Are Mobile Apps Dead?

I have a dear mentor named Yoshi. Yoshi is immersed in all things technology and has had a very great record for trainspotting early stage trends. He was the first person to introduce me to mobile couponing, cloud computing, Augmented Reality, in memory analytics, bit coin technology, and big data storage. We get together for lunch once or twice a year, and I await the next discovery. This year's subject was about the coming demise of the mobile application, in favor of the rise in chat platforms.

American adoption of mobile technology has always lagged behind Asia. Yoshi travels frequently to the Far East and has many keen observations of trends emerging in Singapore, China, Korea and Japan. The one that fascinates him the most is the rise of chat platforms in China, where the ecommerce is heavily tied to the chat stream. Simply said, your phone does not need to contain separate mobile applications. Rather, the chat stream has become the main channel, and the platform can directly link merchants into this dialogue. Imagine two users chatting about meeting up, exchanging an address to meet up, and while in chat, ordering a ride service to this location.

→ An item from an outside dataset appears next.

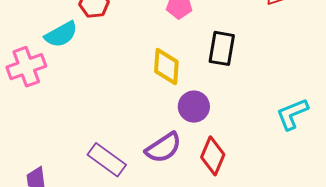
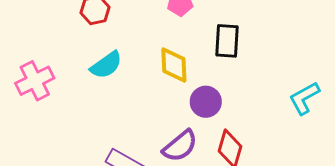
cyan semicircle: (61, 34) -> (106, 65), moved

The nature of chat, and its cousin live video streaming, will be the next mobile wave. FaceBook launched their live streaming product this month, and Meerkat, Periscope and Streamago have also entered into the market. I think of these as competitive offerings, so the blue ocean will very quickly turn into a red ocean soon. Mobile application adoption is at a new low: recent surveys suggest the attrition of usage is in the low to mid 90s by percentage of non-use. People use them once and abandon them. The excitement for me is that most users are active text and chat users, so it only stands to reason that embedded ecommerce will be the next wave.